* ASSIGNMENT *
Print exactly the lines from the line with "lly different topics. Modifying is a chunk of" to the last line of the data, please, both included.

* RECORDS *
__________________________________________________

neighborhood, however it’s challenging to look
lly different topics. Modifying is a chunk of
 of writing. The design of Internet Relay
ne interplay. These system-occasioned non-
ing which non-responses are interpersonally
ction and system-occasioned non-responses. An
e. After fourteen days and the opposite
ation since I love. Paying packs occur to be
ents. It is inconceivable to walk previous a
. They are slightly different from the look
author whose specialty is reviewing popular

__________________________________________________

* TASK OUTPUT *
lly different topics. Modifying is a chunk of
 of writing. The design of Internet Relay
ne interplay. These system-occasioned non-
ing which non-responses are interpersonally
ction and system-occasioned non-responses. An
e. After fourteen days and the opposite
ation since I love. Paying packs occur to be
ents. It is inconceivable to walk previous a
. They are slightly different from the look
author whose specialty is reviewing popular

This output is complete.